Jenis kerangka evaluasi yang dibuat khusus ini memupuk budaya eksperimen dan pengambilan keputusan berbasis data. Hal ini juga menegaskan mantra baru dan penting: AI dapat digunakan untuk eksekusi, tetapi manusia yang mengendalikan dan harus mengatur AI.

Kesimpulan

Bagi para pemimpin bisnis, jalan menuju kesuksesan AI bukanlah dengan mengejar juara benchmark terbaru tetapi dengan mengembangkan kerangka evaluasi untuk tujuan bisnis spesifik Anda. Pikirkan pendekatan ini sebagai “leaderboard untuk setiap pengguna,” seperti yang disarankan oleh sebuah makalah Stanford.
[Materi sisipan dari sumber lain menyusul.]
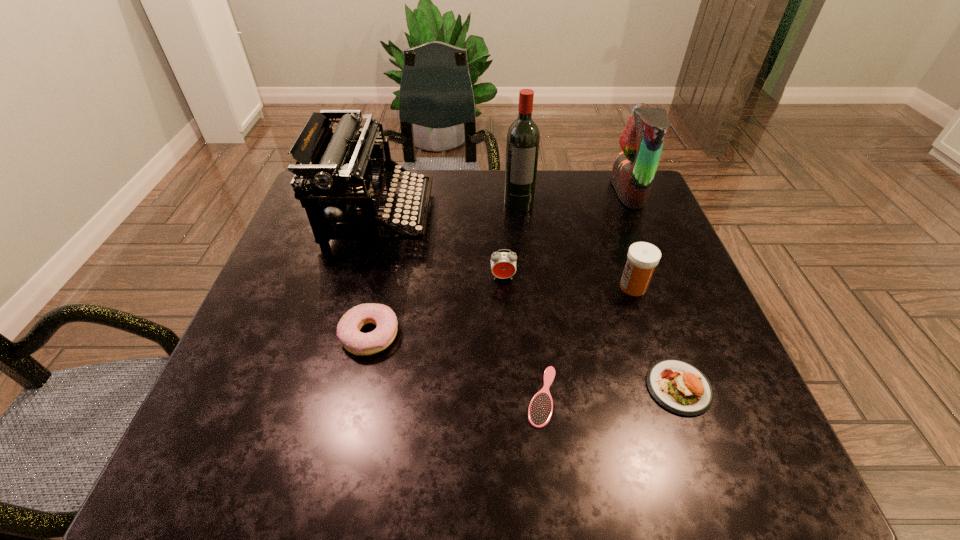 Image resolution: width=960 pixels, height=540 pixels. Identify the location of typewriter that is at the far edge. (347, 171).

You are a GUI agent. You are given a task and a screenshot of the screen. Output one action in this format:
    pyautogui.click(x=<x>, y=<y>)
    Task: Click on the object located at the near edge
    The width and height of the screenshot is (960, 540).
    Given the screenshot: What is the action you would take?
    pyautogui.click(x=540, y=409)

Find the location of a particular element. The width and height of the screenshot is (960, 540). object at the left edge is located at coordinates (347, 171).

The width and height of the screenshot is (960, 540). I want to click on parrot present at the right edge, so click(642, 140).

This screenshot has height=540, width=960. Identify the location of medicine located at the right edge. (642, 258).

Locate an element on the screen. patty (food) present at the right edge is located at coordinates 679,387.

This screenshot has height=540, width=960. I want to click on object at the far left corner, so click(x=347, y=171).

At what (x,y) coordinates should I click in order to perform the action: click on object situated at the far right corner. Please return your answer as a coordinate pair (x, y). The width and height of the screenshot is (960, 540). Looking at the image, I should click on (642, 140).

The height and width of the screenshot is (540, 960). In the image, there is a desktop. What are the coordinates of `vacant space at the far edge` in the screenshot? It's located at (574, 186).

Nilai sejati dari implementasi AI datang dari tiga tindakan kunci: menetapkan metrik yang langsung mengukur kesuksesan dalam konteks bisnis Anda; mengimplementasikan pengujian yang statistik yang kuat dalam situasi realistis menggunakan data dan konteks Anda yang sebenarnya; dan memupuk budaya pemantauan, evaluasi, dan eksperimen yang berkelanjutan yang mengandalkan alat otomatis dan keahlian manusia untuk menilai keseimbangan antar model.

Dengan mengikuti pendekatan ini, para eksekutif akan dapat mengidentifikasi solusi yang dioptimalkan untuk kebutuhan khusus mereka tanpa membayar harga premium untuk “model terbaik”. Melakukan hal ini akan diharapkan dapat membantu mengarahkan industri pengembangan model dari mengejar peningkatan marginal pada metrik yang sama – jatuh ke dalam hukum Goodhart dengan kemampuan yang berguna terbatas untuk bisnis – dan sebaliknya membebaskan mereka untuk menjelajahi jalur inovasi baru dan terobosan AI berikutnya.

Baca kolom Fortune lainnya oleh François Candelon.

Francois Candelon adalah mitra di perusahaan ekuitas swasta Seven2 dan mantan direktur global BCG Henderson Institute.

Theodoros Evgeniou adalah seorang profesor di INSEAD dan salah satu pendiri perusahaan kepercayaan dan keamanan Tremau.

Max Struever adalah insinyur utama di BCG-X dan duta besar di BCG Henderson Institute.

David Zuluaga Martínez adalah mitra di Boston Consulting Group dan duta besar di BCG Henderson Institute.

Beberapa perusahaan yang disebutkan dalam kolom ini adalah klien masa lalu atau saat ini dari tempat kerja penulis.